Your goal: In the copy you make, include no pictures, and transcribe every record exactly.

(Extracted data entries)
:::
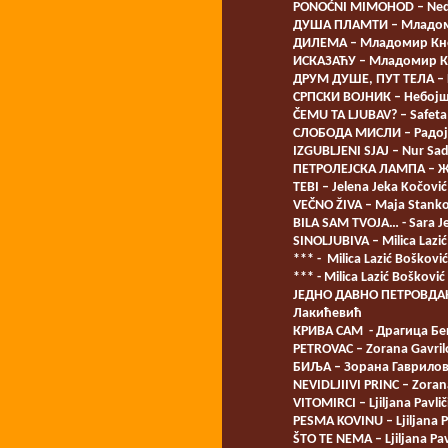
PONOĆNI MIMOHOD – Neda
ДУША ПЛАМТИ – Младо
ДИЛЕМА – Младомир Кн
ИСКАЗАЋУ – Младомир 
ДРУМ ДУШЕ, ПУТ ТЕЛА –
СРПСКИ ВОЈНИК – Небој
ČEMU TA LJUBAV? – Safeta
СЛОБОДА МИСЛИ – Радој
IZGUBLJENI SJAJ – Nur Sad
ПЕТРОЛЕЈСКА ЛАМПА – 
TEBI – Jelena Jeka Kočović
VEČNO ŽIVA – Maja Stanko
BILA SAM TVOJA… - Sara Je
SINOLJUBIVA – Milica Lazi
*** - Milica Lazić Bošković
*** - Milica Lazić Bošković
ЈЕДНО ДАВНО ПЕТРОВДА
Лакићевић
КРИВА САМ - Драгица Бе
PETROVAC – Zorana Gavril
БИЉА – Зорана Гаврило
NEVIDLJIIVI PRINC – Zoran
VITOMIRCI – Ljiljana Pavlič
PESMA KOVINU – Ljiljana Pa
ŠTO TE NEMA – Ljiljana Pav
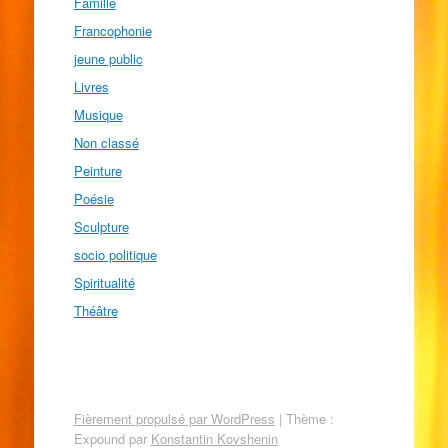
Famille
Francophonie
jeune public
Livres
Musique
Non classé
Peinture
Poésie
Sculpture
socio politique
Spiritualité
Théâtre
Fièrement propulsé par WordPress
|
Thème :
Expound par
Konstantin Kovshenin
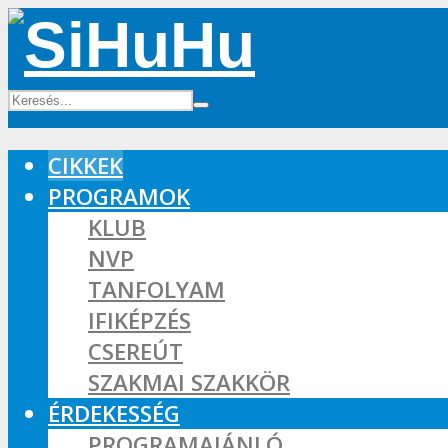
CIKKEK
PROGRAMOK
KLUB
NVP
TANFOLYAM
IFIKÉPZÉS
CSEREÚT
SZAKMAI SZAKKÖR
ÉRDEKESSÉG
PROGRAMAJÁNLÓ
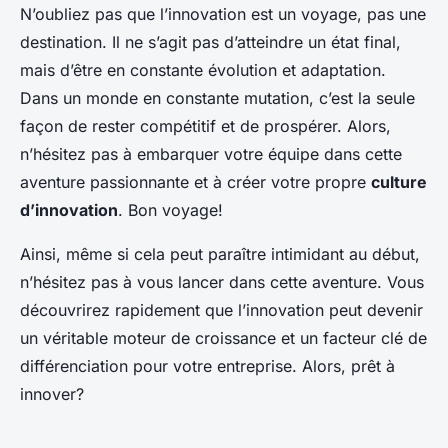
N’oubliez pas que l’innovation est un voyage, pas une
destination. Il ne s’agit pas d’atteindre un état final,
mais d’être en constante évolution et adaptation.
Dans un monde en constante mutation, c’est la seule
façon de rester compétitif et de prospérer. Alors,
n’hésitez pas à embarquer votre équipe dans cette
aventure passionnante et à créer votre propre
culture
d’innovation
. Bon voyage!
Ainsi, même si cela peut paraître intimidant au début,
n’hésitez pas à vous lancer dans cette aventure. Vous
découvrirez rapidement que l’innovation peut devenir
un véritable moteur de croissance et un facteur clé de
différenciation pour votre entreprise. Alors, prêt à
innover?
:::
Result of the task:
PONOĆNI MIMOHOD – Neda
ДУША ПЛАМТИ – Младо
ДИЛЕМА – Младомир Кн
ИСКАЗАЋУ – Младомир 
ДРУМ ДУШЕ, ПУТ ТЕЛА –
СРПСКИ ВОЈНИК – Небој
ČEMU TA LJUBAV? – Safeta
СЛОБОДА МИСЛИ – Радој
IZGUBLJENI SJAJ – Nur Sad
ПЕТРОЛЕЈСКА ЛАМПА – 
TEBI – Jelena Jeka Kočović
VEČNO ŽIVA – Maja Stanko
BILA SAM TVOJA… - Sara Je
SINOLJUBIVA – Milica Lazi
*** - Milica Lazić Bošković
*** - Milica Lazić Bošković
ЈЕДНО ДАВНО ПЕТРОВДА
Лакићевић
КРИВА САМ - Драгица Бе
PETROVAC – Zorana Gavril
БИЉА – Зорана Гаврило
NEVIDLJIIVI PRINC – Zoran
VITOMIRCI – Ljiljana Pavlič
PESMA KOVINU – Ljiljana Pa
ŠTO TE NEMA – Ljiljana Pav
Famille
Francophonie
jeune public
Livres
Musique
Non classé
Peinture
Poésie
Sculpture
socio politique
Spiritualité
Théâtre
Fièrement propulsé par WordPress
|
Thème :
Expound par
Konstantin Kovshenin
CIKKEK
PROGRAMOK
KLUB
NVP
TANFOLYAM
IFIKÉPZÉS
CSEREÚT
SZAKMAI SZAKKÖR
ÉRDEKESSÉG
PROGRAMAJÁNLÓ
N’oubliez pas que l’innovation est un voyage, pas une
destination. Il ne s’agit pas d’atteindre un état final,
mais d’être en constante évolution et adaptation.
Dans un monde en constante mutation, c’est la seule
façon de rester compétitif et de prospérer. Alors,
n’hésitez pas à embarquer votre équipe dans cette
aventure passionnante et à créer votre propre
culture
d’innovation
. Bon voyage!
Ainsi, même si cela peut paraître intimidant au début,
n’hésitez pas à vous lancer dans cette aventure. Vous
découvrirez rapidement que l’innovation peut devenir
un véritable moteur de croissance et un facteur clé de
différenciation pour votre entreprise. Alors, prêt à
innover?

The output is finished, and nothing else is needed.